Somatostatinoma is a functional pancreatic neuroendocrine tumor (PanNET). Other tumors of this class include insulinomas, gastrinomas, VIPomas, and glucagonomas. Somatostatinomas are relatively rare and make up less than 5% of PanNETs.
Somatostatin is mainly produced by pancreatic delta cells. It reduces the production of other hormones including gastrin, secretin, cholecystokinin, glucagon, and insulin. Somatostatin is also produced by the hypothalamus where it inhibits growth hormone secretion.
Steatorrhea is characterized by excessive fat in the stool. This occurs due to mechanical compression of biliary and pancreatic duct drainage by a somatostatinoma. Decreased gastrointestinal motility also plays a role in this process. The result is a malfunction of the pancreas presenting as fat malabsorption. Fat then deposits in the stool.
Somatostatin suppresses cholecystokinin, resulting in decreased motility of the gallbladder. This will increase the risk of gallbladder stone formation.
Hyperglycemia or hypoglycemia can be seen in patients with somatostatinomas. This occurs due to the suppression of insulin and glucagon. Notably, somatostatin suppresses insulin more than glucagon. Thus, hyperglycemia will dominate. Another clinical feature that can be seen is hypochlorhydria. The decrease of gastrin production by somatostatin causes hypochlorhydria.
Increased somatostatin levels are virtually diagnostic of somatostatinoma.
Abdominal CT or MRI can help visualize the tumor. The initial diagnostic tool to be considered is multiphasic contrast-enhanced CT of the abdomen. MRI helps to recognize small liver metastasis.
Octreotide is a somatostatin analog.

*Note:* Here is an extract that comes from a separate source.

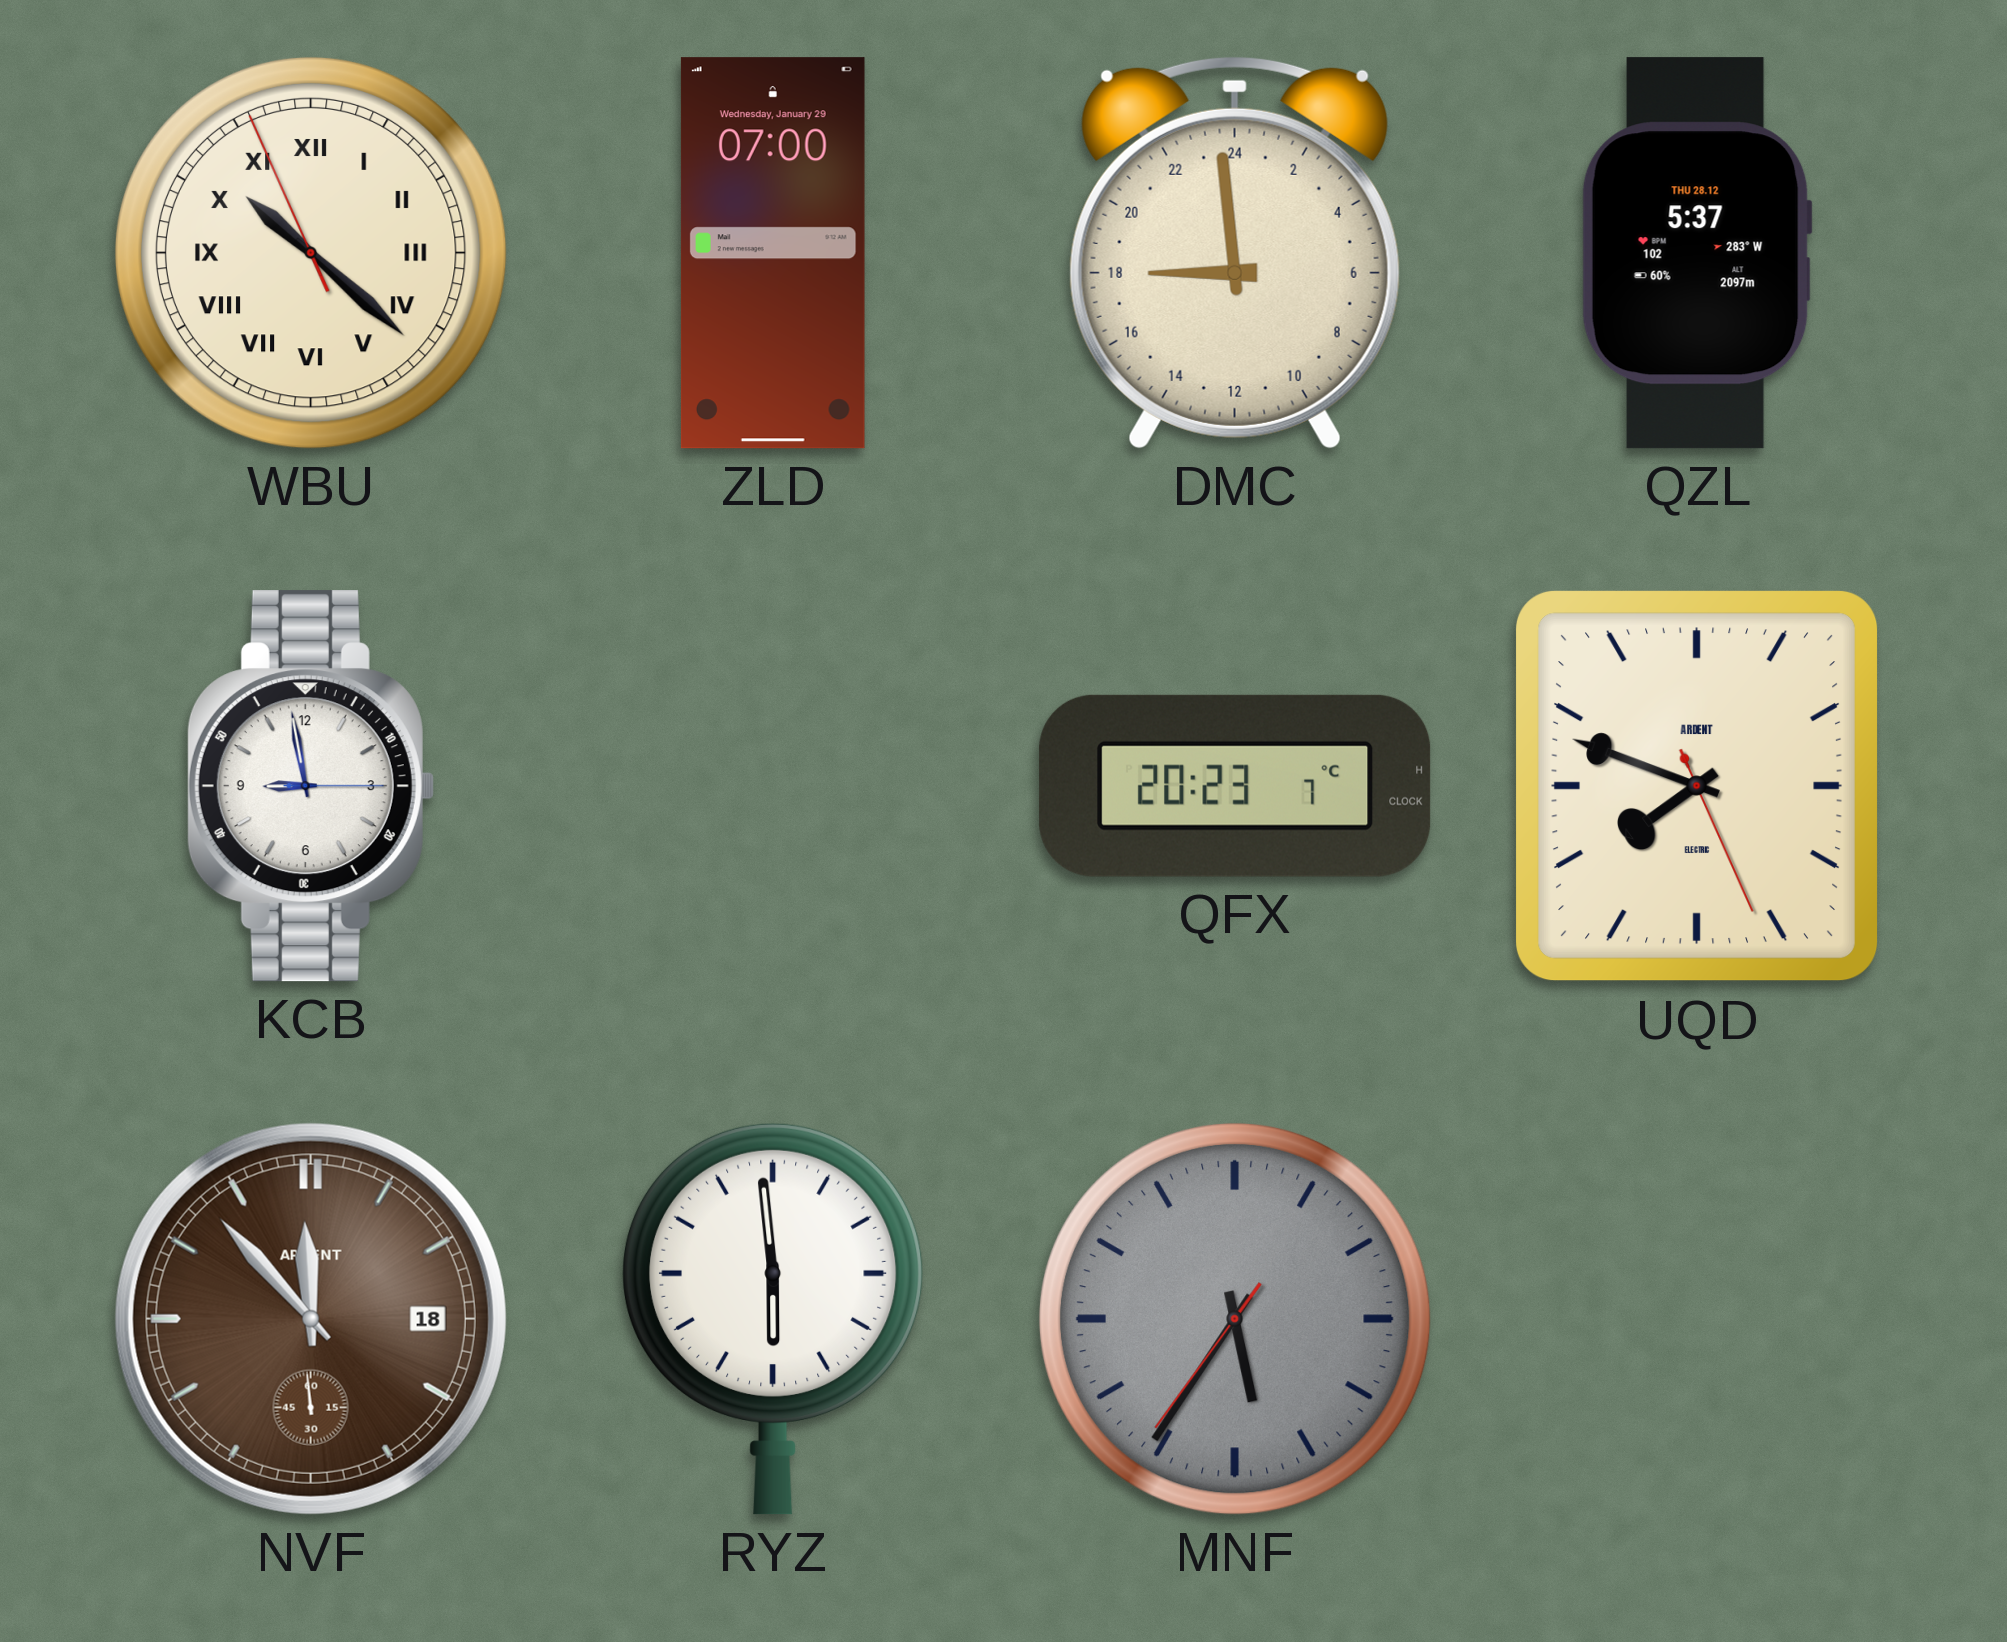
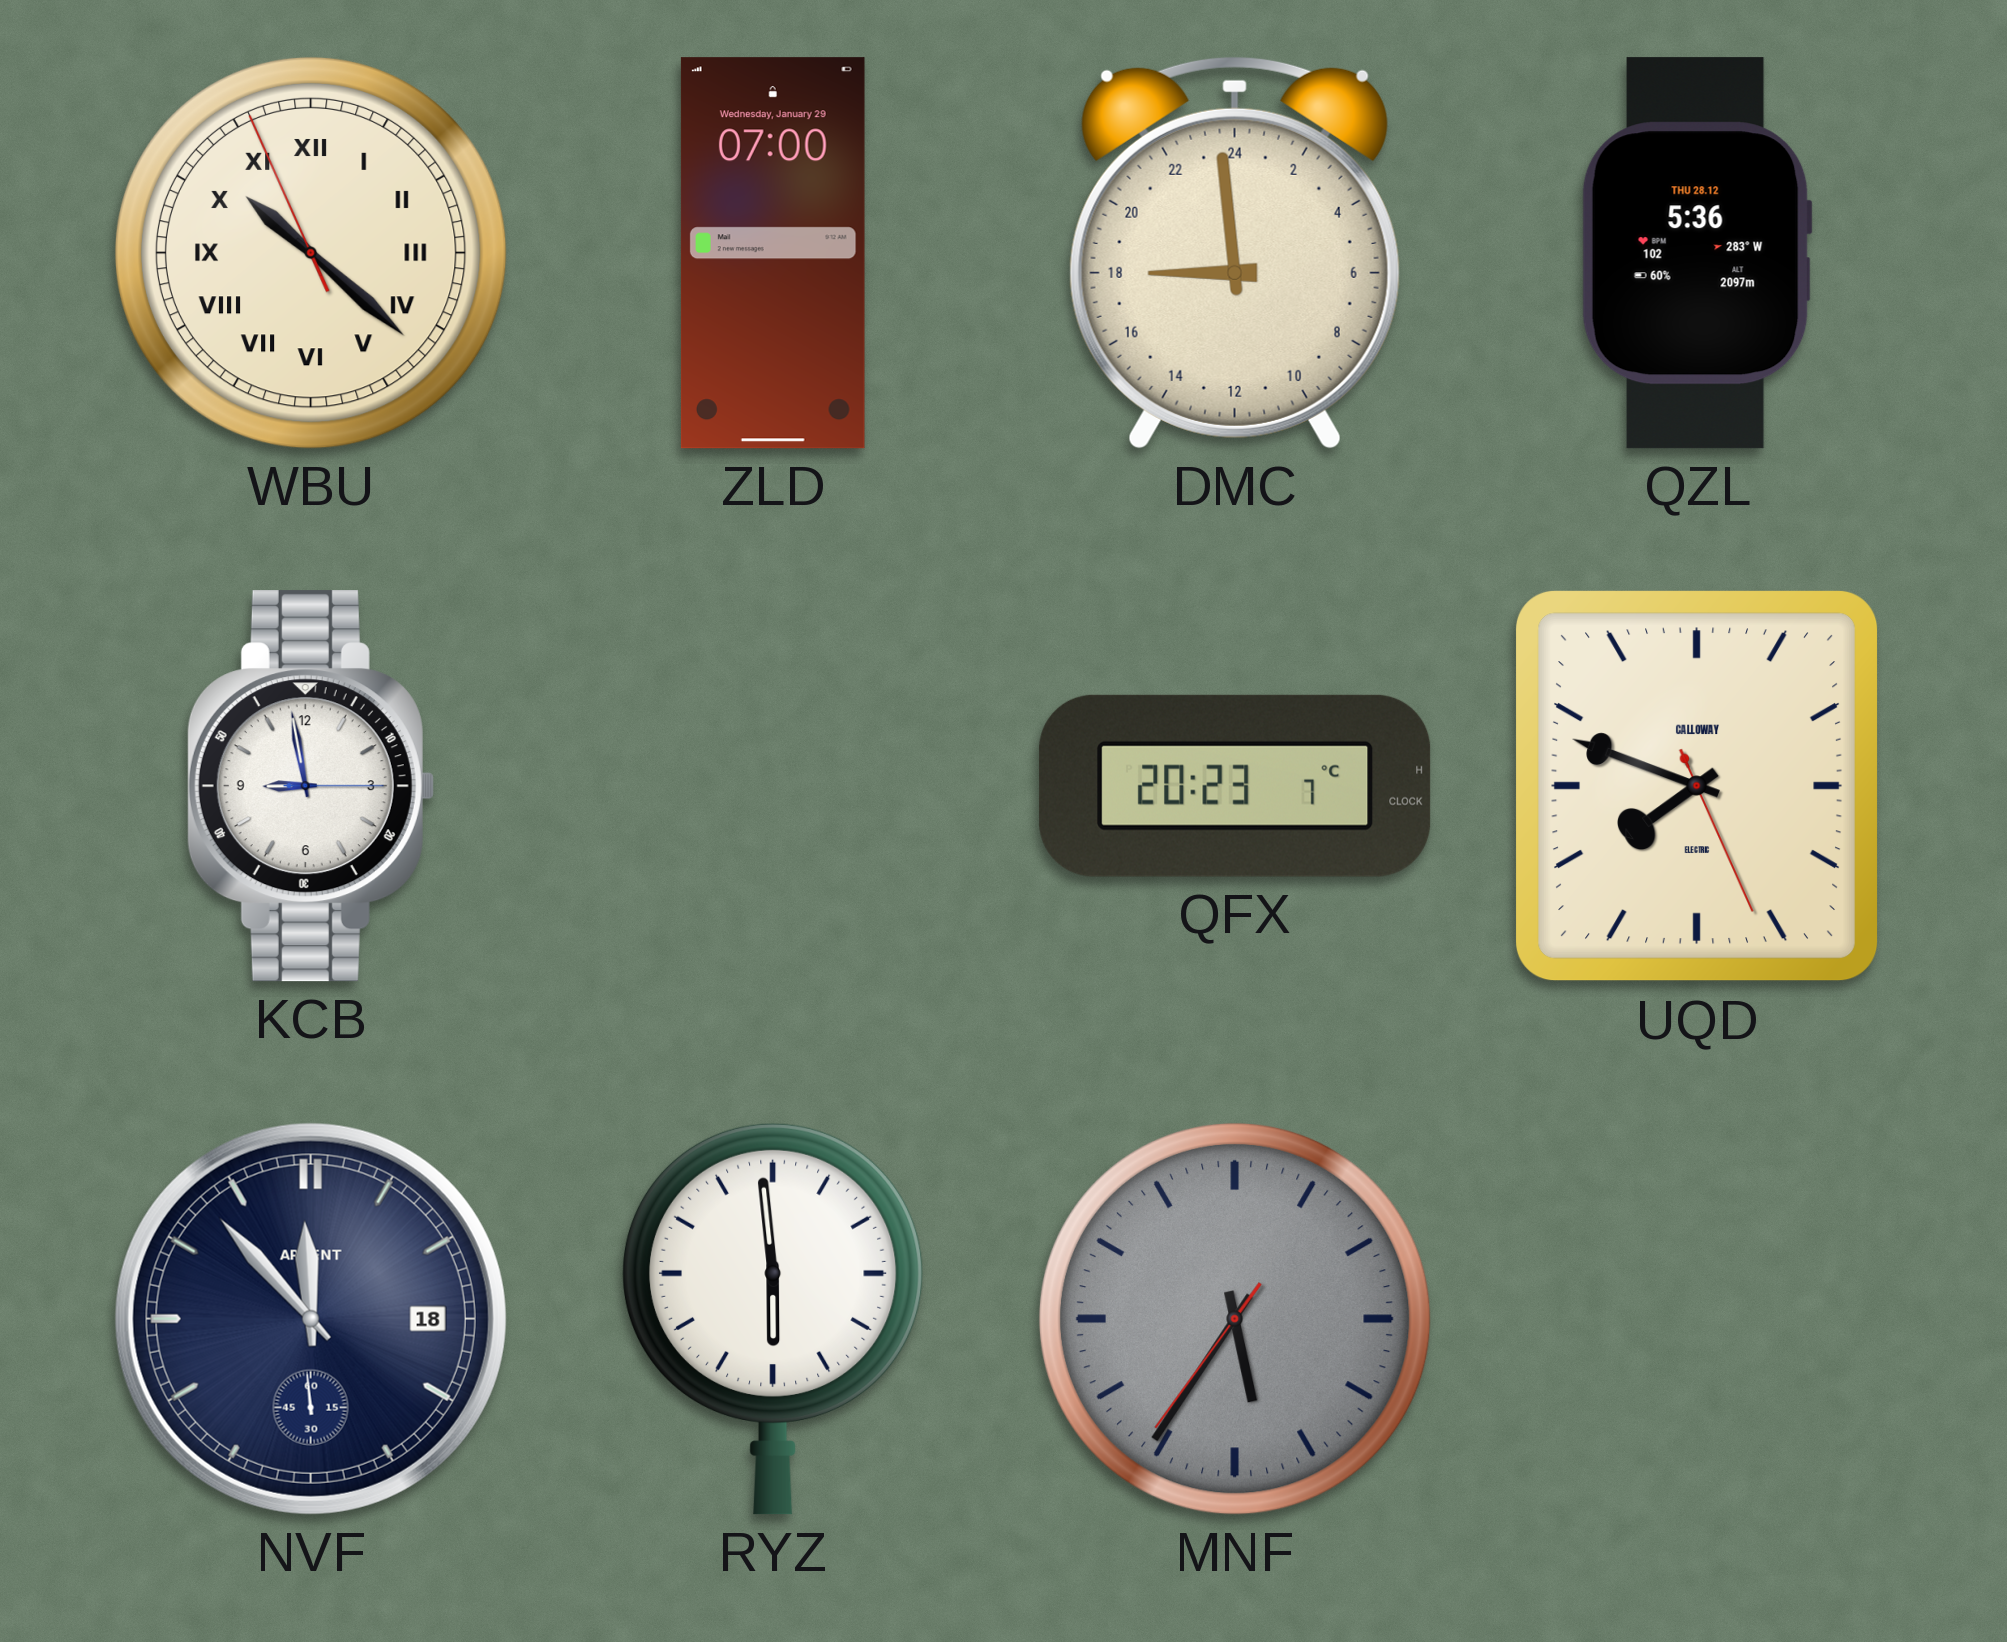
QZL: 5:37 -> 5:36
UQD brand: ARDENT -> CALLOWAY
NVF dial: brown -> navy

Its indication seems paradoxical because of the high somatostatin levels seen in these patients. However, octreotide has proven to be effective at relieving patient's symptoms and reducing plasma levels of somatostatin.
Surgical resection is the only curative treatment. It is recommended and effective in patients with localized cases. Because some cases are complicated by advanced stage and metastasis, surgical cure is not possible.
Chemotherapy can be considered in somatostatinoma patients. Fluorouracil is the most common chemotherapeutic agent used, and is often combined with other drugs such as streptozocin and doxorubicin. Half of cases benefit from chemotherapy.